Moreover, the rise of AI is expanding the total addressable market for search. While traditional search is primarily used for navigational and informational queries, AI search products are increasingly being used for complex research, analysis, and decision-making tasks. This opens up new use cases and user segments for search products.

As more users adopt AI-powered search assistants for their daily information needs, the market is poised for significant growth. If Perplexity can capture even a small percentage of this expanding market, it could translate into substantial revenue growth.

Perplexity's ability to sustain its growth trajectory will depend on its ability to build a search product that is meaningfully better than the alternatives. The company's current focus on factual accuracy, up-to-date information, and user experience provides a strong foundation.

By continuously iterating on its product based on user feedback and engagement data, Perplexity can create a virtuous cycle where its search results get better over time. As users recognize the superior quality of Perplexity's answers, it could drive increased adoption and retention.

Perplexity's data flywheel strategy - using proprietary engagement data to improve its search stack - could be a significant competitive advantage. As Perplexity builds out its own crawler, index, and ranking algorithms tailored to its users' needs, it could create a search product that is difficult for competitors to replicate.
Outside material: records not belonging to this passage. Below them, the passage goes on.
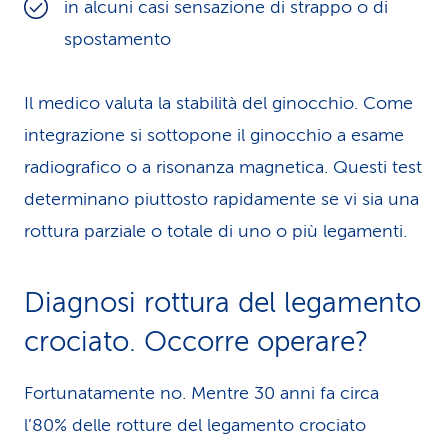
in alcuni casi sensazione di strappo o di
spostamento
Il medico valuta la stabilità del ginoc­chio. Come
integrazione si sottopone il ginocchio a esame
radiografico o a risonanza magnetica. Questi test
determinano piuttosto rapidamente se vi sia una
rottura parziale o totale di uno o più legamenti.
Diagnosi rottura del legamento
crociato. Occorre operare?
Fortunatamente no. Mentre 30 anni fa circa
l’80% delle rotture del legamento crociato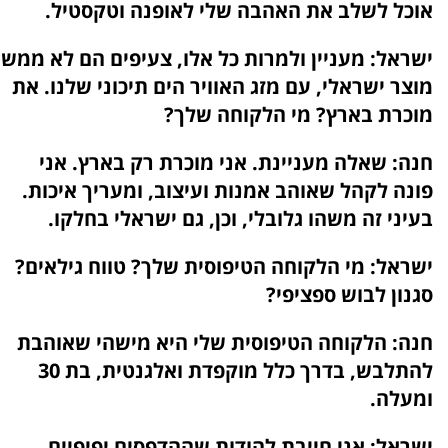
אוכל לשלב את האהבה שלי לאופנה וטקסטיל.
ישראל:
מעניין ולמרות כל אלו, צעיפים הם לא ממש
מוצר ישראלי, עם מזג האוויר הים תיכוני שלנו. את
מוכרת בארץ? מי הלקוחה שלך?
חנה:
שאלה מעניינת. אני מוכרת רק בארץ. אני
פונה לקהל שאוהב אמנות ועיצוב, ומעריך איכות.
בעיני זה משהו גלובלי, וכן, גם ישראלי בחלקו.
ישראל:
מי הלקוחה הטיפוסית שלך? טווח גילאים?
סגנון לבוש ספציפי?
חנה:
הלקוחה הטיפוסית שלי היא מישהי שאוהבת
להתלבש, בדרך כלל מוקפדת ואלגנטית, בת 30
ומעלה.
ישראל:
אני חייבת להודות שההדפסים יפיפיים.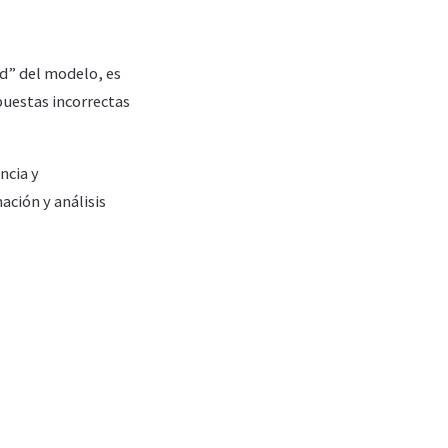
ad” del modelo, es
puestas incorrectas
ncia y
ción y análisis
Furthermore, by expanding into adjacent product lines like browser extensions and enterprise search, Perplexity can increase its touch points with users and capture a greater share of the overall search market. If executed well, these product expansions could significantly increase Perplexity's total addressable market.

Disclaimers

This report is for information purposes only and is not to be used or considered as an offer or the solicitation of an offer to sell or to buy or subscribe for securities or other financial instruments. Nothing in this report constitutes investment, legal, accounting or tax advice or a representation that any investment or strategy is suitable or appropriate to your individual circumstances or otherwise constitutes a personal trade recommendation to you.

Information and opinions presented in the sections of the report were obtained or derived from sources Sacra believes are reliable, but Sacra makes no representation as to their accuracy or completeness. Past performance should not be taken as an indication or guarantee of future performance, and no representation or warranty, express or implied, is made regarding future performance. Information, opinions and estimates contained in this report reflect a determination at its original date of publication by Sacra and are subject to change without notice.